Online Shopping in a Nut Shell, or the Demise of Man
I often think about consumerism, product design, and the Internet.
Amazon.com represents for me the epitome of efficient consumerism. Nothing is more convenient and easy, and much of the Internet is built around making them more successful and taking advantage of mindless moments. An excellent example of the relationship between websites and amazon is Lifehacker.com and Amazon.com.
Step 1. A Moment of Boredom/A Moment of Distraction
I wanted to take a break, so I went to a fun site: lifehacker.com. Sometimes, I learn something interesting, but most of the time — I always find something I want (don’t click it, you will buy something!)

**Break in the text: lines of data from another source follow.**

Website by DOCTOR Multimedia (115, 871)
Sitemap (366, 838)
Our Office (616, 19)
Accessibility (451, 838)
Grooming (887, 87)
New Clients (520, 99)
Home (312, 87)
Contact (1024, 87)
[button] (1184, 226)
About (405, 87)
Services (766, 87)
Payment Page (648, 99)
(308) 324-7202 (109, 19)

Tips and downloads for getting things donelifehacker.com
Step 2: Stumble Upon an Attention Grabber that Resonates, or the Joy of Scrolling Down a Website
I have lower back pain, my Mom has lower back pain, and so does everyone else — so when I saw this “article” — I immediately was curious. Clearly, this new toy is a need — not a want.

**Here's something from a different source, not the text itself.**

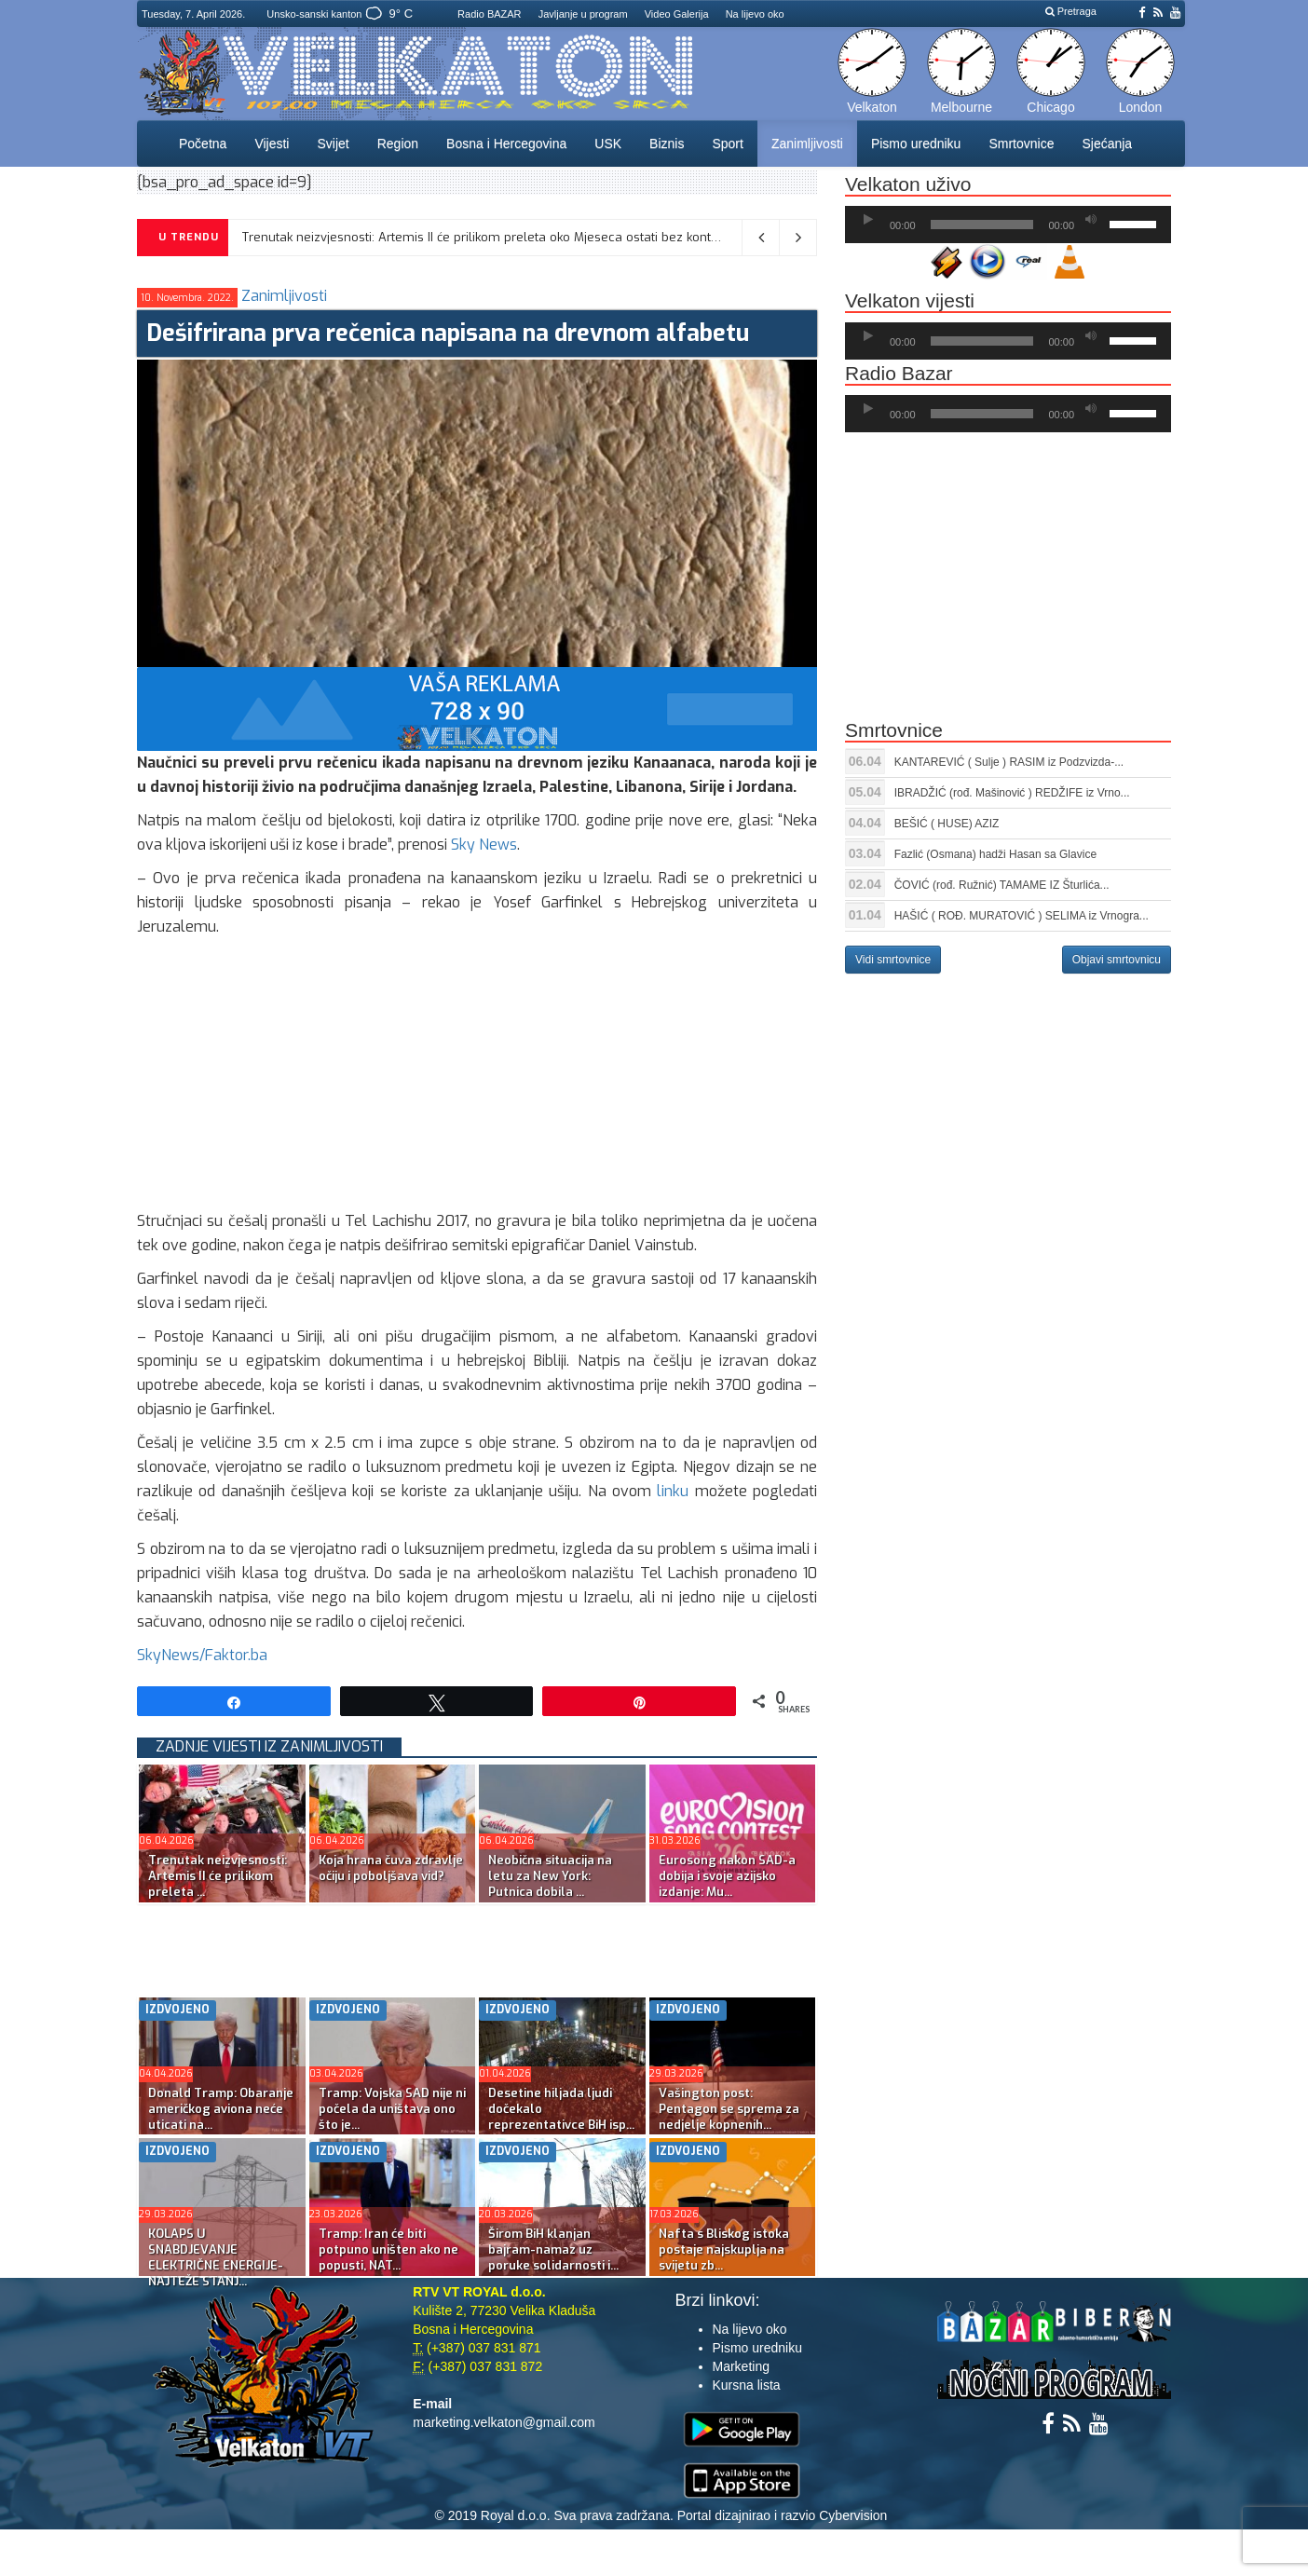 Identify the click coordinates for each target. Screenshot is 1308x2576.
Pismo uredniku (916, 143)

Most websites disguise themselves as life changing libraries of content with life changing products to improve/make better/enjoy your life. We adults have graduated from candy stores to the Internet.
Step 3: Make Him an Offer He Can’t Refuse
Selling point #1: If you don’t buy this, you will die.
Inevitably, my lizard brain is now afraid because I sit for 10 hours a day. Luckily, Lifehacker.com has kindly provided a blood red infographic about my demise…
Selling point #2: The Social Pressure — Everybody Else Loves This.
9,000 other Amazon Reviews say this is awesome — this cushion for my bottom must be amazing.
Selling point #3: The price is AMAZING.
By the time I got to the price, I had lost all sense of value.
Luckily, I didn’t fall for this trap — instead, I wrote this down to understand what my experience. And, in fact, I realize that I simply need to block lifehacker.com, which may be the ultimate life hack.